This post shares a recipe and a journey. Probably more journey than recipe.
First, you need to know my dear friend Nicki. At first glance, Nicki appears funny, gorgeous, and smart. But, beware. She’s also a covert, food-challenging instigator of kitchen madness. It’s important to know that up front, as her covert ways sent me spiraling into a pea perfection obsession.
You are now ready for the dramatic story of AMAZEBALLS and proof that three times is a charm.
It all started at a monthly board meeting. I arrived early. I should have known then, something in the universe was off. Notwithstanding the unusual timeliness of my arrival, I sat across from Nicki who was happily munching away on perfect, crunchy, little, green, balls. ”Hey Alison! Try these!” So, I did. It was like a ball-shaped potato chip – salty and crunchy. ”They’re roasted green peas with salt, I got ‘em at Cook’s Fresh Market.”
Seemed innocent enough.
Then she said …WAIT FOR IT… “You should put these on your blog.”
Sold. It seemed easy enough. I thought, “I’ll just pop online, grab a recipe, and figure this out. Done and done. Good idea! I love a ‘challenge’ “.
Six pounds of peas, $10, 4 hours of oven time, and 3 weeks was all it took to lick this “easy” challenge.
I know what you are thinking: how hard can it be? Just shut it. Google it yourself. What will you find? Many many recipes for various varieties of roasted peas complete with VASTLY different preparations that do not relate to one another. Sooo helpful. Not.
It wasn’t long before my pea dilemma carried over to my work and personal life. Whilst whining about my “pea problem” to a friend, he suggested I use a “steam oven”. A what?? That’s the only suggestion you have? Even if I knew what that was, how would I gain access to a special oven? Nope. I refused to believe this snack could be that complicated.
Even my own mother told me to “give it up”. Sounded like another challenge to me. So naturally, I bought another bag of peas. All I could think was, “I’m gonna conquer those peas and then I’m going to rant about it. I don’t care how many peas get burned.
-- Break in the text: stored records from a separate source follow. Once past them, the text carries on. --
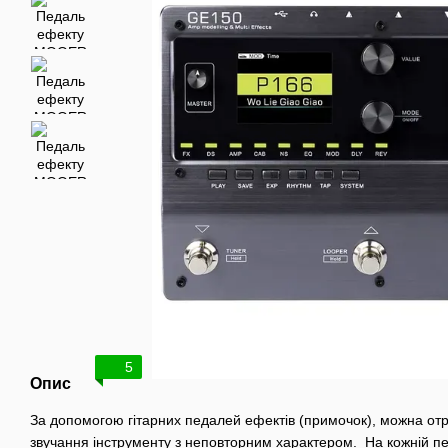
5
Опис
За допомогою гітарних педалей ефектів (примочок), можна отр
звучання інструменту з неповторним характером. На кожній пе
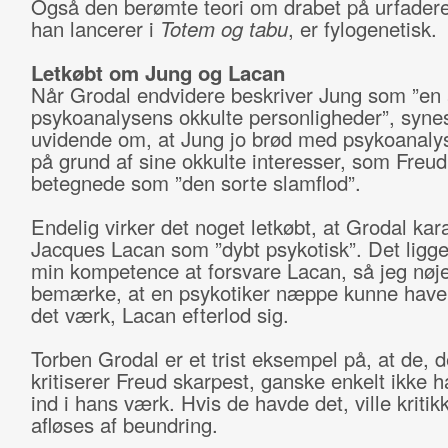
Også den berømte teori om drabet på urfader
han lancerer i
Totem og tabu
, er fylogenetisk.
Letkøbt om Jung og Lacan
Når Grodal endvidere beskriver Jung som ”en 
psykoanalysens okkulte personligheder”, syne
uvidende om, at Jung jo brød med psykoanaly
på grund af sine okkulte interesser, som Freud
betegnede som ”den sorte slamflod”.
Endelig virker det noget letkøbt, at Grodal kar
Jacques Lacan som ”dybt psykotisk”. Det ligge
min kompetence at forsvare Lacan, så jeg nøj
bemærke, at en psykotiker næppe kunne have
det værk, Lacan efterlod sig.
Torben Grodal er et trist eksempel på, at de, d
kritiserer Freud skarpest, ganske enkelt ikke h
ind i hans værk. Hvis de havde det, ville kriti
afløses af beundring.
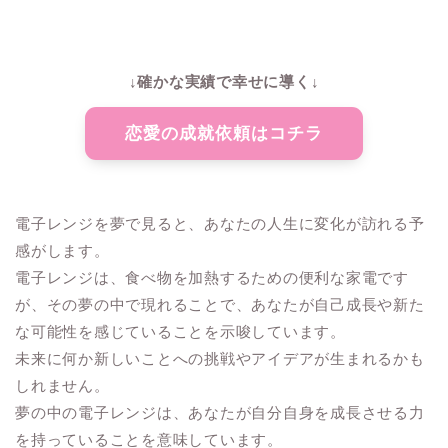
↓確かな実績で幸せに導く↓
恋愛の成就依頼はコチラ
電子レンジを夢で見ると、あなたの人生に変化が訪れる予
感がします。
電子レンジは、食べ物を加熱するための便利な家電です
が、その夢の中で現れることで、あなたが自己成長や新た
な可能性を感じていることを示唆しています。
未来に何か新しいことへの挑戦やアイデアが生まれるかも
しれません。
夢の中の電子レンジは、あなたが自分自身を成長させる力
を持っていることを意味しています。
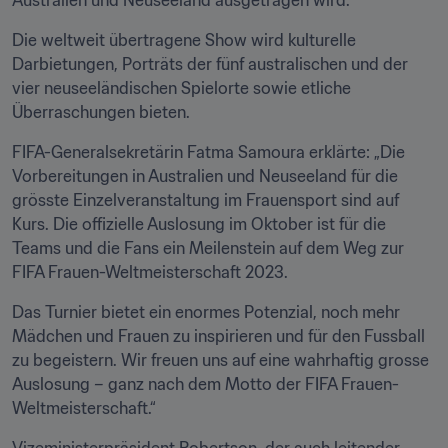
Australien und Neuseeland ausgetragen wird.
Die weltweit übertragene Show wird kulturelle 
Darbietungen, Porträts der fünf australischen und der 
vier neuseeländischen Spielorte sowie etliche 
Überraschungen bieten.
FIFA-Generalsekretärin Fatma Samoura erklärte: „Die 
Vorbereitungen in Australien und Neuseeland für die 
grösste Einzelveranstaltung im Frauensport sind auf 
Kurs. Die offizielle Auslosung im Oktober ist für die 
Teams und die Fans ein Meilenstein auf dem Weg zur 
FIFA Frauen-Weltmeisterschaft 2023.
Das Turnier bietet ein enormes Potenzial, noch mehr 
Mädchen und Frauen zu inspirieren und für den Fussball 
zu begeistern. Wir freuen uns auf eine wahrhaftig grosse 
Auslosung – ganz nach dem Motto der FIFA Frauen-
Weltmeisterschaft.“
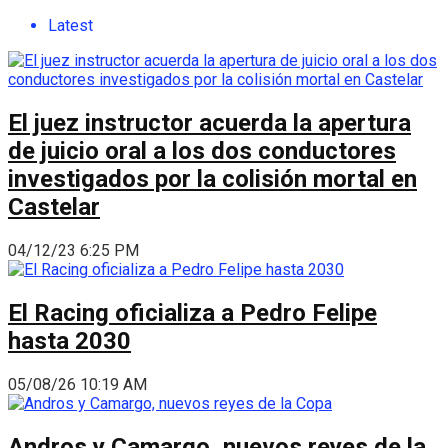
Latest
El juez instructor acuerda la apertura
de juicio oral a los dos conductores
investigados por la colisión mortal en
Castelar
04/12/23 6:25 PM
El Racing oficializa a Pedro Felipe
hasta 2030
05/08/26 10:19 AM
Andros y Camargo, nuevos reyes de la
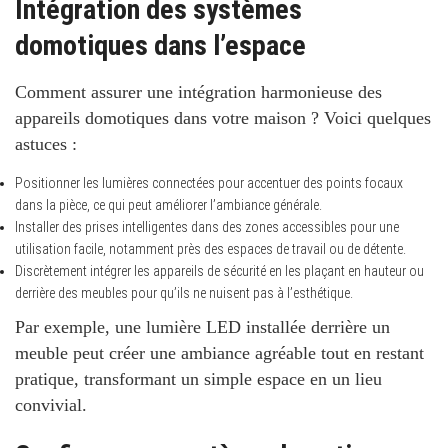
Intégration des systèmes
domotiques dans l’espace
Comment assurer une intégration harmonieuse des
appareils domotiques dans votre maison ? Voici quelques
astuces :
Positionner les lumières connectées pour accentuer des points focaux
dans la pièce, ce qui peut améliorer l’ambiance générale.
Installer des prises intelligentes dans des zones accessibles pour une
utilisation facile, notamment près des espaces de travail ou de détente.
Discrètement intégrer les appareils de sécurité en les plaçant en hauteur ou
derrière des meubles pour qu’ils ne nuisent pas à l’esthétique.
Par exemple, une lumière LED installée derrière un
meuble peut créer une ambiance agréable tout en restant
pratique, transformant un simple espace en un lieu
convivial.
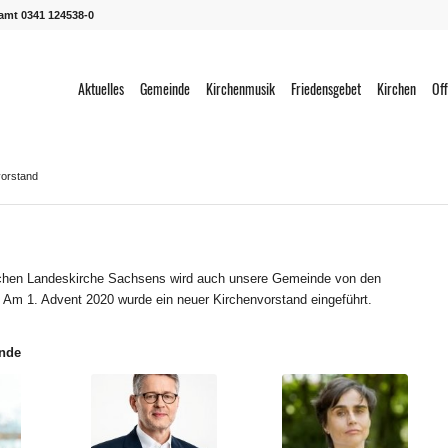
ramt 0341 124538-0
Aktuelles
Gemeinde
Kirchenmusik
Friedensgebet
Kirchen
Off
vorstand
ischen Landeskirche Sachsens wird auch unsere Gemeinde von den
 Am 1. Advent 2020 wurde ein neuer Kirchenvorstand eingeführt.
inde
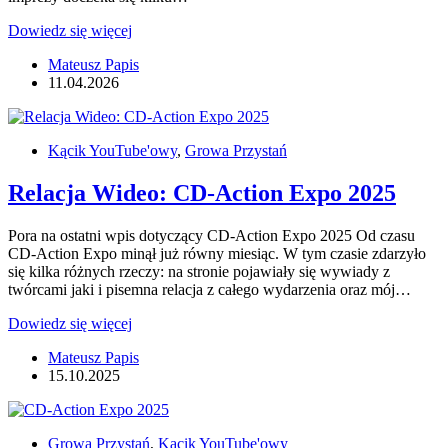
CD-
Dowiedz się więcej
Action
Mateusz Papis
EXPO
11.04.2026
2026
wraca
do
miasta
Kącik YouTube'owy
,
Growa Przystań
Łodzi
Relacja Wideo: CD-Action Expo 2025
Pora na ostatni wpis dotyczący CD-Action Expo 2025 Od czasu
CD-Action Expo minął już równy miesiąc. W tym czasie zdarzyło
się kilka różnych rzeczy: na stronie pojawiały się wywiady z
twórcami jaki i pisemna relacja z całego wydarzenia oraz mój…
Relacja
Dowiedz się więcej
Wideo:
Mateusz Papis
CD-
15.10.2025
Action
Expo
2025
Growa Przystań
,
Kącik YouTube'owy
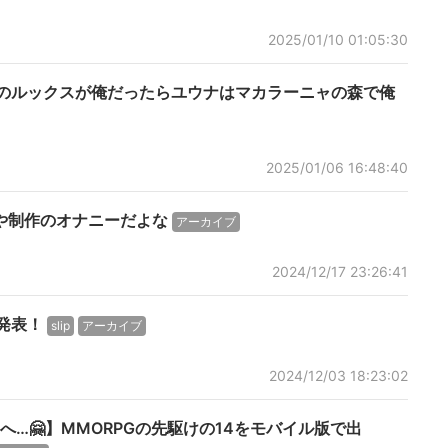
2025/01/10 01:05:30
ダのルックスが俺だったらユウナはマカラーニャの森で俺
2025/01/06 16:48:40
や制作のオナニーだよな
アーカイブ
2024/12/17 23:26:41
 発表！
slip
アーカイブ
2024/12/03 18:23:02
…🤗】MMORPGの先駆けの14をモバイル版で出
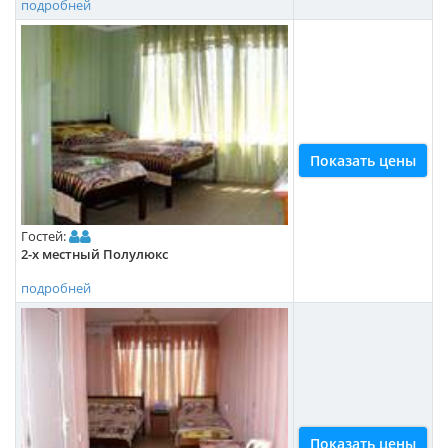
подробней
Показать цены
Гостей:
2-х местный Полулюкс
подробней
Показать цены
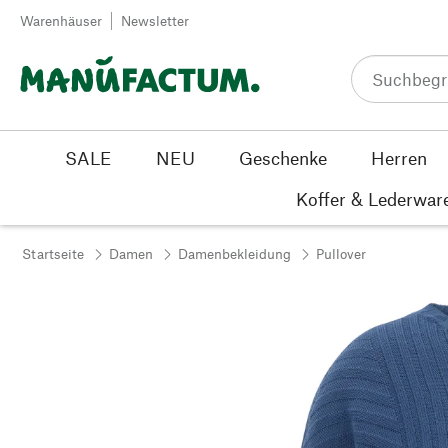
Zum Inhalt springen
Warenhäuser
Newsletter
SALE
NEU
Geschenke
Herren
Koffer & Lederwar
Startseite
Damen
Damenbekleidung
Pullover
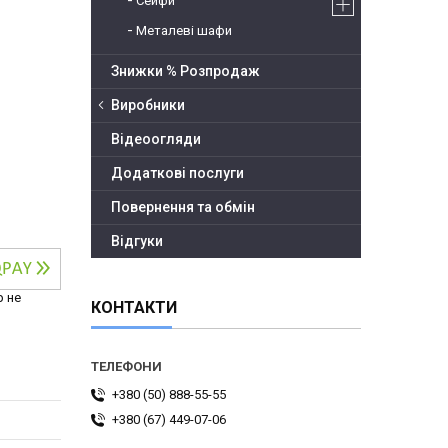
Сейфи
Металеві шафи
Знижки % Розпродаж
Виробники
Відеоогляди
Додаткові послуги
Повернення та обмін
Відгуки
р не
КОНТАКТИ
+380 (50) 888-55-55
+380 (67) 449-07-06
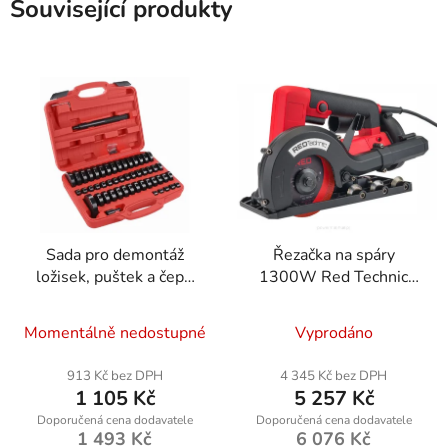
Související produkty
Sada pro demontáž
Řezačka na spáry
ložisek, puštek a čepů
1300W Red Technic
Kraft-Dele KD10699
RTPDG0009
Momentálně nedostupné
Vyprodáno
913 Kč bez DPH
4 345 Kč bez DPH
1 105 Kč
5 257 Kč
1 493 Kč
6 076 Kč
This is happening.” Even my supportive Andy asked that I continue my journey in my own kitchen (translation: my house smells like burnt peas, please take the crazy elsewhere).
To all of the naysayers and “the challenger”, I say to you – the peas that eluded me for weeks are now mine. They may not be pretty and green like the ones from the market (which is kind of shady, to be honest**), but they are crunchy and delicious. AND, my work audience loved them; so, you know they are good.
To the first two rounds of pea-martyrs: thank you for sacrificing your little green selves so that I could achieve the AMAZEBALLS (also known as round three).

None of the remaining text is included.